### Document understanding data
* * * * * * * * *

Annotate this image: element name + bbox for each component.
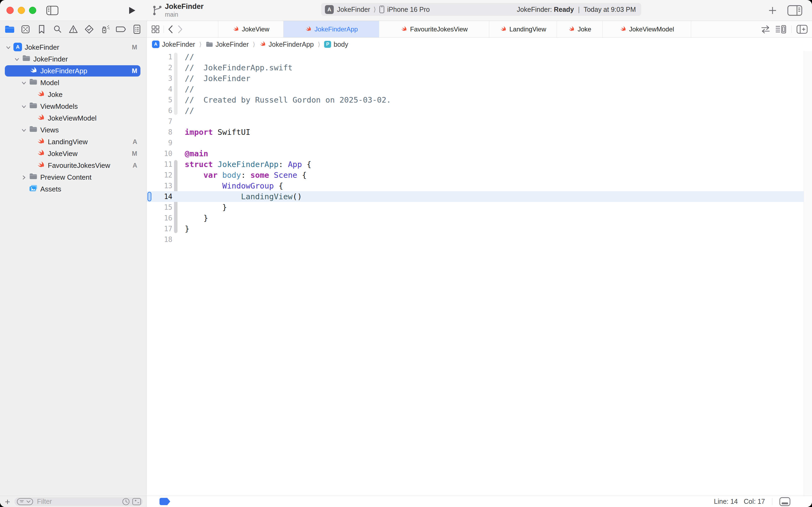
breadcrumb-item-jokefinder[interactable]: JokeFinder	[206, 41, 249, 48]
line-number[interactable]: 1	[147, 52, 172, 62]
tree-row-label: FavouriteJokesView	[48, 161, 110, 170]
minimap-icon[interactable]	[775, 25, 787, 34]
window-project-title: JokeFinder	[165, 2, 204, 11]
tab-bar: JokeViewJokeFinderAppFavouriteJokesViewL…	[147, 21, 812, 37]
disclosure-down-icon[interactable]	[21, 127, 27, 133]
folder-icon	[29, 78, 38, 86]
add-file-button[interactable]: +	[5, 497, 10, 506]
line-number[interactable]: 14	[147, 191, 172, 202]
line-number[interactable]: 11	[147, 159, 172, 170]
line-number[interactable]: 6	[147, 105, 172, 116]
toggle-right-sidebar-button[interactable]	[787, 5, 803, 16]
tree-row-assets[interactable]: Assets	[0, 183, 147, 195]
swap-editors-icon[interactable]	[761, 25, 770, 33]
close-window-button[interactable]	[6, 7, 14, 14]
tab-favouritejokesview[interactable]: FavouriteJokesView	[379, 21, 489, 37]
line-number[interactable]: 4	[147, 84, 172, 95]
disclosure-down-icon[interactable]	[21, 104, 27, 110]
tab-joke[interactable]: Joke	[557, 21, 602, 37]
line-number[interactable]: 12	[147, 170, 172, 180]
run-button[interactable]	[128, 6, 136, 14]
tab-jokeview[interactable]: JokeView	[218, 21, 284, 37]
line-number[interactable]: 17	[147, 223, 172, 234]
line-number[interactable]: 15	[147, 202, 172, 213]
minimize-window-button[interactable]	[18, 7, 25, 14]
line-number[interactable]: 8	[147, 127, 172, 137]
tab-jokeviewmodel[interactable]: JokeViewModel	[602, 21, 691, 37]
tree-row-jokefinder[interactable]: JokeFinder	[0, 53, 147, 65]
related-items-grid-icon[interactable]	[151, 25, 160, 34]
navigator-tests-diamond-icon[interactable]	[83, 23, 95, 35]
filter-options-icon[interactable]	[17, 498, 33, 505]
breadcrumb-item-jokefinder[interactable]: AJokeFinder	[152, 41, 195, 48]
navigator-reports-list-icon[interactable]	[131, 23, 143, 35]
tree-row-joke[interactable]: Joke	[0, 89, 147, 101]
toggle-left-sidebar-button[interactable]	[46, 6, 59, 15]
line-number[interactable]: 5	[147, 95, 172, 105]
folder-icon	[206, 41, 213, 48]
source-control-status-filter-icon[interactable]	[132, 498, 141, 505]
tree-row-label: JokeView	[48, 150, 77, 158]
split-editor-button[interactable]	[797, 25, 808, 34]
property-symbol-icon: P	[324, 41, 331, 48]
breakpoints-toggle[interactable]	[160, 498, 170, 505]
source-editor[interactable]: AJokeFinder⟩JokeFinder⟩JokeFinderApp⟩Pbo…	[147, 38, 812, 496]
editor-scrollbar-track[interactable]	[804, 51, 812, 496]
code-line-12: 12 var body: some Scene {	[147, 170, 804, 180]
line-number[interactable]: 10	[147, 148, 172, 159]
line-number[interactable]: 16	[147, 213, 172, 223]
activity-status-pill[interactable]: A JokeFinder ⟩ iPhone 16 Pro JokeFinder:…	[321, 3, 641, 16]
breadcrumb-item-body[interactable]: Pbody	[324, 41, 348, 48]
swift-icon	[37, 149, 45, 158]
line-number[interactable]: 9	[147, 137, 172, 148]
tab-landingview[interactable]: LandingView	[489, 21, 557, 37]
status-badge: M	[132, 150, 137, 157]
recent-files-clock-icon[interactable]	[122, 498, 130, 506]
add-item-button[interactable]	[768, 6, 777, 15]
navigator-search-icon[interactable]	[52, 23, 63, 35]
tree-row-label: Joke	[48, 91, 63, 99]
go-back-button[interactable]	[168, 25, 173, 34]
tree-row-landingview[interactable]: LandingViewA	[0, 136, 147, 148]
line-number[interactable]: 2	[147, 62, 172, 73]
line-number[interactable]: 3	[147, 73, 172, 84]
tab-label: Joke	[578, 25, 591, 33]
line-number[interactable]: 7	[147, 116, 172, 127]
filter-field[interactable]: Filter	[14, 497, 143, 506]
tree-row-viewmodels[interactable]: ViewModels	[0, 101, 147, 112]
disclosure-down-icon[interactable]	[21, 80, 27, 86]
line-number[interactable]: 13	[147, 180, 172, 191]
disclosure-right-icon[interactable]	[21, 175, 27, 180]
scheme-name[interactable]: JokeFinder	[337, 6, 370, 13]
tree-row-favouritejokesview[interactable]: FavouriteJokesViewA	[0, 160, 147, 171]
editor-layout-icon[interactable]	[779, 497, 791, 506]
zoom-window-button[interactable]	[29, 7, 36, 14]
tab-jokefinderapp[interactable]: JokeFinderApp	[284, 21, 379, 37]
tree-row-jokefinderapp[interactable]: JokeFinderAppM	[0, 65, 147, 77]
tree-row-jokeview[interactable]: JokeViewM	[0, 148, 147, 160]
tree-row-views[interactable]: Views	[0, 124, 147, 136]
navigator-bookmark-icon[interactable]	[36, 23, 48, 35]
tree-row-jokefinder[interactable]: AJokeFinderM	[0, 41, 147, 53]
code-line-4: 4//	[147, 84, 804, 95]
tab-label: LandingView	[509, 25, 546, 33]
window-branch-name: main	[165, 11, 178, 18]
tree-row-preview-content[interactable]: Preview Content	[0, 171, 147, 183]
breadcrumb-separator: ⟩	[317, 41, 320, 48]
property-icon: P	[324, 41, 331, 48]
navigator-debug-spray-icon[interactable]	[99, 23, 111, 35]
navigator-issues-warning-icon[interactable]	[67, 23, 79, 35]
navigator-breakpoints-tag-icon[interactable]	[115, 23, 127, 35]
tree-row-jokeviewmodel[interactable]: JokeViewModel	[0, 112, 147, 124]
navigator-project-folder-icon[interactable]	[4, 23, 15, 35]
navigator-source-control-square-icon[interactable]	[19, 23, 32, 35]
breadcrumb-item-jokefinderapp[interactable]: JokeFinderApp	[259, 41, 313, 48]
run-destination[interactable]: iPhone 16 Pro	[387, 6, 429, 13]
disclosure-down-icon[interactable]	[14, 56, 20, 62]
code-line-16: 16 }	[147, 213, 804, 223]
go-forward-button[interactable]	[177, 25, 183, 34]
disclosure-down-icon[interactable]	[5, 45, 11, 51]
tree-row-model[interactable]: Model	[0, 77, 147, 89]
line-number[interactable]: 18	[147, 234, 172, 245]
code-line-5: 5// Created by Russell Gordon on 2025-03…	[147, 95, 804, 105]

* * * * * * * * *

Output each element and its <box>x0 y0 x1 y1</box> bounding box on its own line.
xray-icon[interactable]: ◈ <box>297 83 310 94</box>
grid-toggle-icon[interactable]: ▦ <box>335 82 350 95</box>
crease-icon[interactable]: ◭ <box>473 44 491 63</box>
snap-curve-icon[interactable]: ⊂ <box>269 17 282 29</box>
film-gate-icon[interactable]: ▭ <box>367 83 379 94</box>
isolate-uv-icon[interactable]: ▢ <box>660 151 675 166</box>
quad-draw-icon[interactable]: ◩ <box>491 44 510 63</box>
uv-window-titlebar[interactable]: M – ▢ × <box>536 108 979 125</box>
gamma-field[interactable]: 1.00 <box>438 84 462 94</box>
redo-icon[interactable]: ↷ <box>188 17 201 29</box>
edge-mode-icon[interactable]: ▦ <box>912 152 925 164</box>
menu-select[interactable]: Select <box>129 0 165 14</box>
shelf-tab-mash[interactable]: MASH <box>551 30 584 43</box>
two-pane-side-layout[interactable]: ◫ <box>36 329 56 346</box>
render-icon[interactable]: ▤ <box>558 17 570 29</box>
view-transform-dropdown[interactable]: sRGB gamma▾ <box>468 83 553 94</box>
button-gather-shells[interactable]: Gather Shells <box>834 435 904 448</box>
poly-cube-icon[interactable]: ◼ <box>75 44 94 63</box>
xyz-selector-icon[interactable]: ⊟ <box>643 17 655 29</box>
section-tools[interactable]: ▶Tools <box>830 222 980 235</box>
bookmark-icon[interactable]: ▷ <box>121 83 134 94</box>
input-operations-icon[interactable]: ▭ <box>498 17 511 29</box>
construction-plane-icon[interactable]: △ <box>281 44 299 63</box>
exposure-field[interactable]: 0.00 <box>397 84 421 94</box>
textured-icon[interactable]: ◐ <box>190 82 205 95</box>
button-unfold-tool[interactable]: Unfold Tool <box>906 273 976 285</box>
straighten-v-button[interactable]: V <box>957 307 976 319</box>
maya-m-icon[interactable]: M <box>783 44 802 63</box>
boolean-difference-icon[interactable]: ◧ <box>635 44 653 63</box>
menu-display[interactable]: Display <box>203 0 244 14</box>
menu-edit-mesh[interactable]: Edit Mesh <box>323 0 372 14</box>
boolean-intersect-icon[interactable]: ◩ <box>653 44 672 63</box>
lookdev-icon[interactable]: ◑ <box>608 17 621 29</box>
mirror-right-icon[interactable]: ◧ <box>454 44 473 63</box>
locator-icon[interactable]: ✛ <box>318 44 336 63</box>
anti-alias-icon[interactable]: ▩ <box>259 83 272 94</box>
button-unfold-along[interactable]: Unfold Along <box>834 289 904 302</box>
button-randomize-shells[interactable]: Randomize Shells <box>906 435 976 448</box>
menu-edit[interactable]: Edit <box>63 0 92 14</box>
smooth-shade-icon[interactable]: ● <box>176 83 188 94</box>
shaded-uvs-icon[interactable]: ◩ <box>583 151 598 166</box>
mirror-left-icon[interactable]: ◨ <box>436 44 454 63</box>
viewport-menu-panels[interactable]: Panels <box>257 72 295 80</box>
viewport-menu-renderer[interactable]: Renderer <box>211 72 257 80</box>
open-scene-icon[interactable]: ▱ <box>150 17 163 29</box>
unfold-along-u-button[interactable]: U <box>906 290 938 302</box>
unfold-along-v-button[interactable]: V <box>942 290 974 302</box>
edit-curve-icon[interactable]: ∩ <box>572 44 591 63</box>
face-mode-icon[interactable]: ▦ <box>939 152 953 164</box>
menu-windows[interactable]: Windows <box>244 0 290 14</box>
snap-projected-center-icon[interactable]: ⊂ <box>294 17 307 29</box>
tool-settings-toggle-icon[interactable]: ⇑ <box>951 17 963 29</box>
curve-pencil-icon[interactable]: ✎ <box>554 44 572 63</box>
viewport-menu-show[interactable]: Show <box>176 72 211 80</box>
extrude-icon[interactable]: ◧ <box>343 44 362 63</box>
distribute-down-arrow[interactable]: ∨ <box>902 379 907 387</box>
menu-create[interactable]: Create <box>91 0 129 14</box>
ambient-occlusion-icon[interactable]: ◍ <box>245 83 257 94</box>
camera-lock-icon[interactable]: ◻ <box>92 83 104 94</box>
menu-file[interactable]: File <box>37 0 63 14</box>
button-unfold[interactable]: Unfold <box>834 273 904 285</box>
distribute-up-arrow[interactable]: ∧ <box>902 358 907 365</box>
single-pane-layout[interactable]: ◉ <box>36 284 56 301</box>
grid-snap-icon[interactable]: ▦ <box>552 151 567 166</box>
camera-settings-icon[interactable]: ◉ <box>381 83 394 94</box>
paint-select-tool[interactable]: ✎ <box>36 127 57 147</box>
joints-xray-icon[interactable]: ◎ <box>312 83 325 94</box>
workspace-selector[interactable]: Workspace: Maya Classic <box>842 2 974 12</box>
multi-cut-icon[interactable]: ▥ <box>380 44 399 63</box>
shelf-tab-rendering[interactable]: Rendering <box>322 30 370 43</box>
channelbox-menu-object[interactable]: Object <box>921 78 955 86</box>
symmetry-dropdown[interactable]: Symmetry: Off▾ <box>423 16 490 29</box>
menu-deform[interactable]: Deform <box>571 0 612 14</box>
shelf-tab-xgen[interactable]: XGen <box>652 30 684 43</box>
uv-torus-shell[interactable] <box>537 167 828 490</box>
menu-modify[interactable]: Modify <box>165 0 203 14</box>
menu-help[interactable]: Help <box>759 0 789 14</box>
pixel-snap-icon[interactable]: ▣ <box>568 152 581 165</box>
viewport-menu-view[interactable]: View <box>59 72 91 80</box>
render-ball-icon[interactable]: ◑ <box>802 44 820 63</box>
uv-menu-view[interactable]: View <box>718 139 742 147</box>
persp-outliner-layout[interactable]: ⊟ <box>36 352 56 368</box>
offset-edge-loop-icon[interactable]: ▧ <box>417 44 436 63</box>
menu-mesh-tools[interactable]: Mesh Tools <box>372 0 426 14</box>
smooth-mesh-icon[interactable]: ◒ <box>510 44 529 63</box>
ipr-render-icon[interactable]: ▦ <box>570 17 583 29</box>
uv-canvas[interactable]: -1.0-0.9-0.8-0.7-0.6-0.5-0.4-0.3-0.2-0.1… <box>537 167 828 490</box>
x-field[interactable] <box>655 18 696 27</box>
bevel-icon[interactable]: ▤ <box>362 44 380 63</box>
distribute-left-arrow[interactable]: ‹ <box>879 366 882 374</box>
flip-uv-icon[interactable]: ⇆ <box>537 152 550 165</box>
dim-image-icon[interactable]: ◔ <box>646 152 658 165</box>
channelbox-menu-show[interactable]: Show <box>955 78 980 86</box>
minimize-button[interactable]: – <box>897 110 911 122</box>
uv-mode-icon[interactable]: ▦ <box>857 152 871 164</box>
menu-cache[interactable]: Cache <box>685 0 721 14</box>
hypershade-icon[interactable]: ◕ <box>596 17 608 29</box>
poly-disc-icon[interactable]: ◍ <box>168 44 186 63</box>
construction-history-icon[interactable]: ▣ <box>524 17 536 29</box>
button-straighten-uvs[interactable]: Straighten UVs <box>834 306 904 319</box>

* * * * * * * * *

### EXERCISE DETAILS
Reproduce every line of the records containing the string "mirror".

### OUTPUT
mirror-right-icon[interactable]: ◧ <box>454 44 473 63</box>
mirror-left-icon[interactable]: ◨ <box>436 44 454 63</box>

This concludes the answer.